And though it’s been much mocked, her Ripper investigation must count as one of Cornwell’s greatest and strangest achievements. Which other writer has ever stepped into her own literary heroine’s shoes, deployed for real the skills she learnt researching fiction?
So here’s the smoking gun, here’s the forensic detail that would nail the killer were this actually a Scarpetta book: it’s the writing paper. Not only did Sickert use the same brand as Jack, it turns out, but an expert has now demonstrated that their paper came from the very same pad.
The Tate gallery suggested I use this paper expert, Peter Bower,’ Cornwell says. ‘I think they thought Peter would come in and show what nonsense this all was and they didn’t realise it was going to do the opposite. The paper stuff is just incredible. Peter examined three Sickert letters and two of the watermarked Ripper letters, and those five sheets of paper came from a batch run of only 24 that could have ever been made. And the thing that’s really creepy about it is the three Sickert letters were written on his mother’s stationery. So he was writing Ripper letters on his mother’s stationery. Now that’s a bit Freudian, isn’t it?’
Cornwell’s eyes are fired with conviction. I have a stab of doubt. What if Sickert wrote the Ripper letters but didn’t do the murders?
‘It’s a good question. I personally don’t think so,’ she says calmly. ‘But that’s where I have my 5 per cent rule. I think you have to hold out the 5 per cent doubt though I’m 95 per cent sure he did it. I mean Sickert never stopped talking about this his entire life.’
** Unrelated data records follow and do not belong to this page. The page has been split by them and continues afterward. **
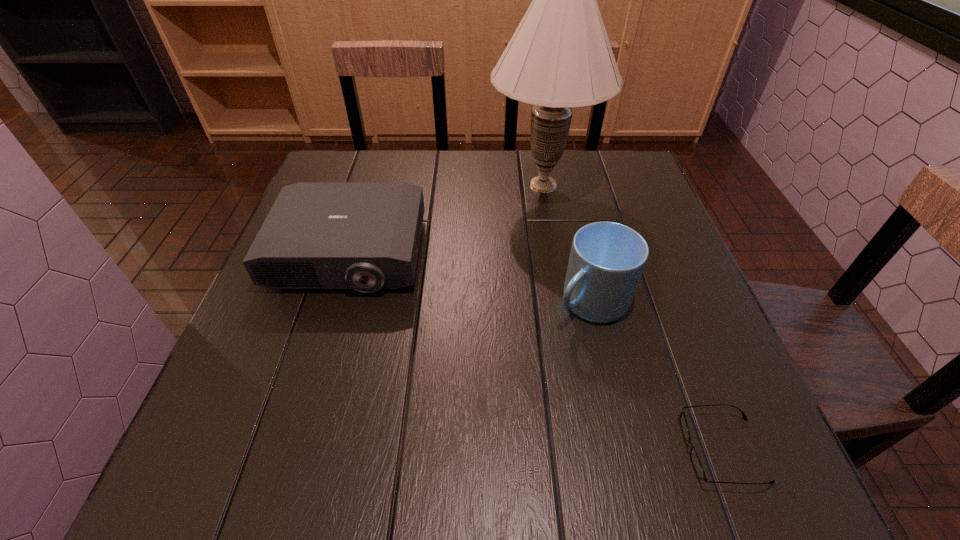 Where is `free spot that satisfies the following two spatial constraints: 1. on the front-facing side of the projector; 2. on the right side of the mug`? free spot that satisfies the following two spatial constraints: 1. on the front-facing side of the projector; 2. on the right side of the mug is located at coordinates (335, 302).

You are a GUI agent. You are given a task and a screenshot of the screen. Output one action in this format:
    pyautogui.click(x=<x>, y=<y>)
    Task: Click on the blank space that satisfies the following two spatial constraints: 1. on the front side of the mug; 2. on the right side of the lampshade
    This screenshot has width=960, height=540.
    Given the screenshot: What is the action you would take?
    pyautogui.click(x=564, y=302)

Image resolution: width=960 pixels, height=540 pixels. I want to click on vacant point that satisfies the following two spatial constraints: 1. on the front-facing side of the second tallest object; 2. on the left side of the projector, so click(335, 302). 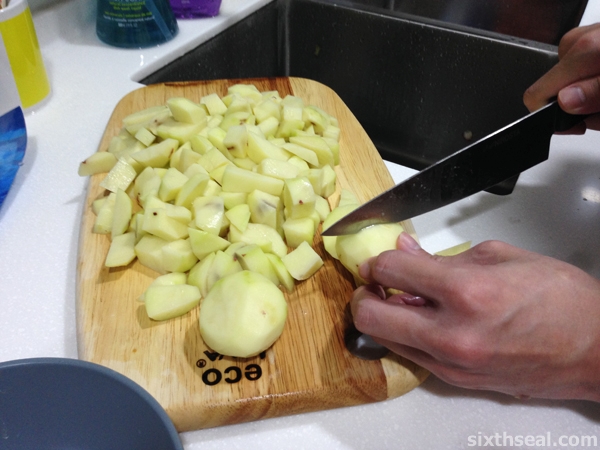 You are a GUI agent. You are given a task and a screenshot of the screen. Output one action in this format:
    pyautogui.click(x=<x>, y=<y>)
    Task: Click on the kitchen cutting knife
    
    Given the screenshot: What is the action you would take?
    pyautogui.click(x=467, y=179) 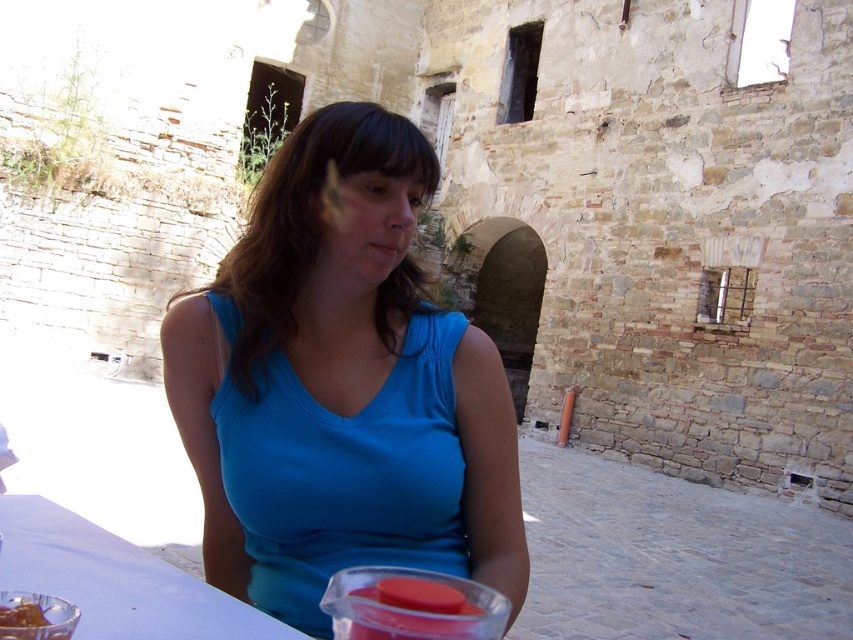 You are a waiter in a historical restaurant. You see a translucent plastic cup at lower center and a shiny brown chocolate at lower left. Is there a risk of the chocolate falling into the cup?

Yes, the translucent plastic cup at lower center is positioned under shiny brown chocolate at lower left, so there is a risk of the chocolate falling into the cup if it shifts or is disturbed.

You are a photographer trying to capture both the blue fabric shirt at center and the shiny brown chocolate at lower left in a single frame. Based on their sizes, which object should you focus on first to ensure both fit in the shot?

The blue fabric shirt at center might be wider than shiny brown chocolate at lower left, so you should focus on the blue fabric shirt at center first to ensure it fits in the frame. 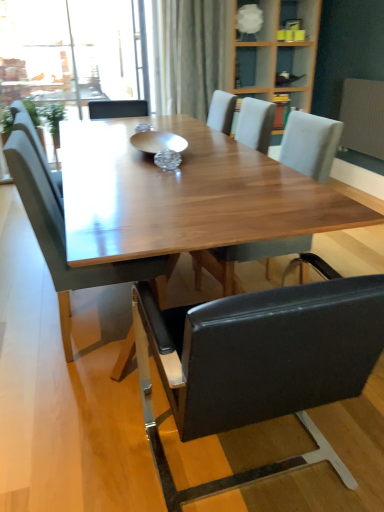 The image size is (384, 512). Identify the location of vacant region to the left of leather-like black chair at center, the second chair in the left-to-right sequence. (82, 436). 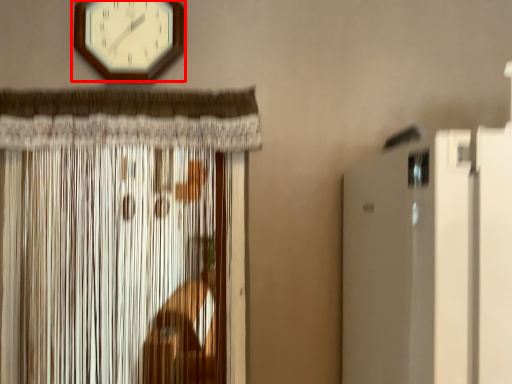 Question: Considering the relative positions of wall clock (annotated by the red box) and curtain in the image provided, where is wall clock (annotated by the red box) located with respect to the staircase?

Choices:
 (A) left
 (B) right

Answer: (B) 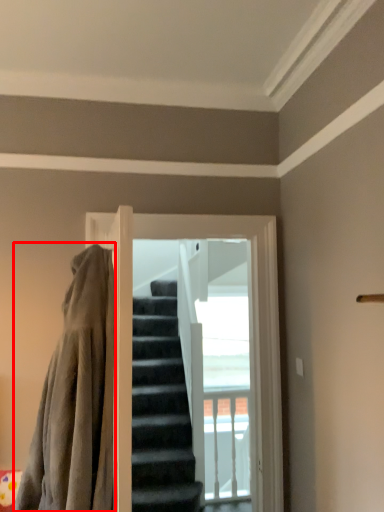 Question: Considering the relative positions of blanket (annotated by the red box) and screen door in the image provided, where is blanket (annotated by the red box) located with respect to the staircase?

Choices:
 (A) right
 (B) left

Answer: (B) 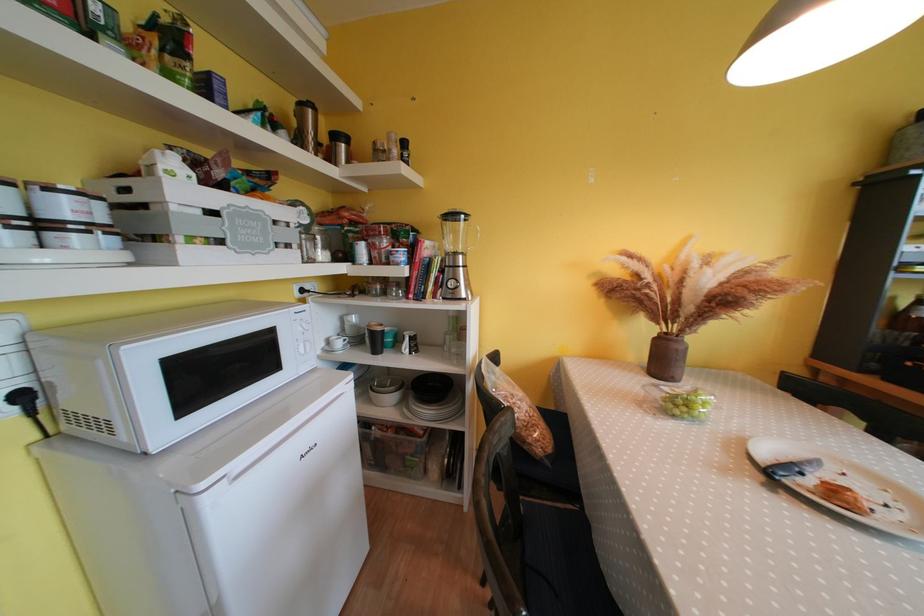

And perhaps after all, Hutton and Townsend wouldn’t have been that surprised. The Spectator’s leader of 1888 says: ‘From his dress, from his success in pacifying women, from his knowledge of anatomy and from his devilish daring, the probability seems strong that the criminal is not a rough, but a man more or less educated and trained.’
‘Do you feel, at the end of all this, that the investigation has been for the sake of those poor women, to do them justice?’ I ask, feeling quite sure she’ll agree. Once again Cornwell surprises me. ‘I had somebody say to me today, “Why bother with all this any more?” And the answer is because it’s never too late for redemption.’
Redemption for who? For the Ripper? ‘Walter Sickert was created by a lot of things that happened to him too, and also the way he was born,’ says Cornwell. ‘I do believe that energy, the spirit of us, is eternal, and I do believe in justice for the victims, and in redemption for him.’